A frozen dataclass representing a single detection hit.

@dataclasses.dataclass(frozen=True)
class PIIScanHit:
    entity_type: str
    path: str
    match_count: int
    sensitivity: str
    category: str

Fields

FieldTypeValues
entity_typestrSee Entity Types
pathstrDot/bracket JSON path, or "<text>" for raw-string scans
match_countintNumber of distinct regex matches at this path
sensitivitystr"high" | "medium" | "low"
categorystr"pii" | "api_key"

PIIScanResult

A frozen dataclass aggregating the results of a scan operation.

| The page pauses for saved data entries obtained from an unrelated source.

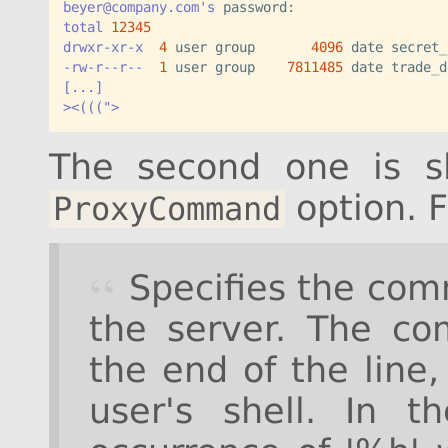
beyer@company.com's
total
12345
drwxr-xr-x
4
 user group       
4096
-rw-r--r--
1
 user group    
7811485
[...]
><(((">
The second one is sl
option. 
ProxyCommand
Specifies the com
the server. The co
the end of the line
user's shell. In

@dataclasses.dataclass(frozen=True)
class PIIScanResult:
    hits: list[PIIScanHit]
    scanned: int
    source: str = "<unknown>"

Fields

FieldTypeDescription
hitslist[PIIScanHit]All detection hits
scannedintNumber of string values inspected
sourcestrLabel passed via the source parameter

Properties

clean

@property
def clean(self) -> bool: ...

True when len(hits) == 0.

violation_count

@property
def violation_count(self) -> int: ...

len(hits).

Methods

to_dict()

def to_dict(self) -> dict[str, Any]: ...

Returns a JSON-serialisable representation matching the per-result block in the CLI JSON output:

{
    "source": "data/file.jsonl",
    "clean": False,
    "violation_count": 2,
    "scanned_strings": 45,
    "hits": [
        {
            "entity_type": "email",
            "path": "user.contact",
            "match_count": 1,
            "sensitivity": "medium",
            "category": "pii"
        }
    ]
}

Pattern constants

The following are exported from spanforge_secrets for introspection and extension, but are primarily intended for internal use.

NameTypeDescription
_PII_PATTERNSdict[str, re.Pattern]10 compiled PII regex patterns
_API_KEY_PATTERNSdict[str, re.Pattern]5 compiled API key regex patterns
_SENSITIVITY_MAPdict[str, str]Maps entity type → sensitivity string
_luhn_checkcallableRe-exported from spanforge.redact
_verhoeff_checkcallableRe-exported from spanforge.redact

Note: names prefixed with _ are internal. They are exported as a convenience for reference implementations but may change without notice between minor versions.